#### YOUR ASSIGNMENT:
Using the records below, copy every line that holds the string "facebook".

++++++++++

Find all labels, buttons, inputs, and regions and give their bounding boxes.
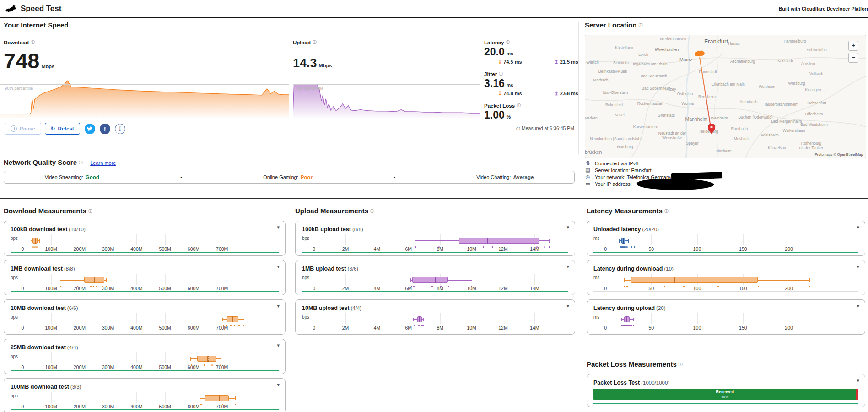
section-title-network-quality-score: Network Quality Scoreⓘ Learn more (4, 158, 116, 166)
map-zoom-in-button[interactable]: + (848, 41, 858, 51)
server-location-map[interactable]: FrankfurtWiesbadenMainzMannheimDarmstadt… (585, 35, 866, 158)
jitter-download-value: ↧74.8 ms (498, 91, 522, 97)
axis-tick-label: 400M (130, 286, 142, 291)
info-icon[interactable]: ⓘ (506, 40, 510, 44)
card-underline (11, 252, 279, 253)
app-header: Speed Test Built with Cloudflare Develop… (0, 0, 868, 18)
info-icon[interactable]: ⓘ (79, 160, 83, 165)
card-title: 25MB download test (11, 344, 66, 351)
connection-type-row: ⇅Connected via IPv6 (585, 160, 865, 167)
info-icon[interactable]: ⓘ (517, 103, 521, 108)
chevron-down-icon[interactable]: ▾ (277, 264, 280, 270)
card-underline (11, 370, 279, 371)
latency-download-value: ↧74.5 ms (498, 59, 522, 65)
card-count: (10/10) (69, 227, 85, 232)
section-title-your-internet-speed: Your Internet Speed (4, 21, 68, 29)
data-point (200, 404, 202, 405)
map-zoom-out-button[interactable]: − (848, 53, 858, 63)
info-icon[interactable]: ⓘ (664, 209, 669, 213)
axis-tick (108, 313, 108, 324)
share-twitter-button[interactable] (85, 124, 95, 134)
clock-icon: ◷ (516, 125, 522, 131)
data-point (34, 246, 36, 248)
info-icon[interactable]: ⓘ (638, 23, 642, 27)
axis-tick-label: 300M (102, 404, 114, 409)
median-line (435, 277, 436, 283)
axis-tick-label: 50 (648, 325, 654, 331)
measurement-card: 100MB download test(3/3)▾bps0100M200M300… (4, 378, 286, 412)
chevron-down-icon[interactable]: ▾ (277, 224, 280, 230)
axis-tick (136, 392, 137, 403)
chevron-down-icon[interactable]: ▾ (857, 264, 859, 270)
axis-tick-label: 500M (159, 246, 171, 252)
packet-loss-test-title: Packet Loss Test (593, 379, 640, 386)
axis-tick-label: 100 (693, 325, 701, 331)
axis-tick-label: 12M (498, 246, 507, 252)
axis-tick (194, 313, 194, 324)
data-point (440, 286, 442, 287)
card-count: (6/6) (67, 305, 78, 311)
chevron-down-icon[interactable]: ▾ (566, 224, 569, 230)
packets-received-segment: Received 99% (593, 389, 856, 400)
percentile-label: 0th percentile (297, 86, 323, 91)
axis-tick-label: 700M (216, 286, 228, 291)
median-line (626, 316, 627, 322)
whisker-cap (809, 278, 810, 282)
axis-tick (440, 313, 441, 324)
card-title: 1MB upload test (302, 266, 346, 272)
card-underline (593, 331, 858, 331)
box (631, 277, 758, 283)
nqs-item-poor: Online Gaming:Poor (263, 174, 313, 180)
data-point (230, 325, 232, 326)
learn-more-link[interactable]: Learn more (90, 160, 116, 166)
axis-tick-label: 2M (342, 325, 349, 331)
retest-button[interactable]: ↻Retest (45, 123, 80, 135)
chevron-down-icon[interactable]: ▾ (566, 264, 569, 270)
facebook-icon: f (104, 125, 106, 132)
axis-tick-label: 50 (648, 246, 654, 252)
axis-tick-label: 300M (102, 364, 114, 370)
box-plot: ms050100150200 (593, 234, 858, 254)
info-icon[interactable]: ⓘ (313, 40, 317, 44)
whisker-cap (624, 278, 625, 282)
info-icon[interactable]: ⓘ (679, 362, 683, 367)
info-icon[interactable]: ⓘ (499, 71, 503, 76)
median-line (623, 238, 624, 244)
data-point (60, 286, 61, 287)
user-location-pin-icon[interactable] (708, 124, 715, 134)
axis-tick (697, 234, 698, 245)
chevron-down-icon[interactable]: ▾ (277, 303, 280, 309)
chevron-down-icon[interactable]: ▾ (857, 378, 859, 384)
chevron-down-icon[interactable]: ▾ (277, 382, 280, 388)
info-icon[interactable]: ⓘ (31, 40, 35, 44)
axis-tick-label: 50 (648, 286, 654, 291)
info-icon[interactable]: ⓘ (370, 209, 374, 213)
box-plot: bps02M4M6M8M10M12M14M (302, 274, 568, 293)
latency-measurements-column: Latency Measurementsⓘ Unloaded latency(2… (587, 204, 865, 411)
percentile-line (0, 84, 289, 85)
chevron-down-icon[interactable]: ▾ (566, 303, 569, 309)
chevron-down-icon[interactable]: ▾ (857, 224, 859, 230)
mean-line (221, 395, 221, 401)
info-icon[interactable]: ⓘ (88, 209, 92, 213)
pause-button[interactable]: Pause (5, 123, 41, 135)
chevron-down-icon[interactable]: ▾ (277, 342, 280, 348)
card-count: (10) (664, 266, 673, 271)
axis-tick (503, 313, 503, 324)
axis-tick-label: 500M (159, 404, 171, 409)
data-point (664, 286, 665, 287)
whisker-cap (39, 239, 40, 243)
data-point (448, 286, 449, 287)
cloudflare-server-marker-icon[interactable] (694, 50, 705, 57)
measurement-card: 1MB upload test(6/6)▾bps02M4M6M8M10M12M1… (295, 260, 575, 295)
axis-tick-label: 200M (74, 404, 86, 409)
download-results-button[interactable]: ↧ (115, 124, 125, 134)
box-plot: bps0100M200M300M400M500M600M700M (11, 392, 279, 411)
share-facebook-button[interactable]: f (100, 124, 110, 134)
test-controls: Pause ↻Retest f ↧ (5, 123, 125, 135)
chevron-down-icon[interactable]: ▾ (857, 303, 859, 309)
axis-tick-label: 200M (74, 364, 86, 370)
data-point (492, 246, 493, 248)
data-point (226, 325, 227, 326)
axis-tick-label: 0 (604, 246, 607, 252)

++++++++++

#### ANSWER BOX:
facebook-icon: f (104, 125, 106, 132)
share-facebook-button[interactable]: f (100, 124, 110, 134)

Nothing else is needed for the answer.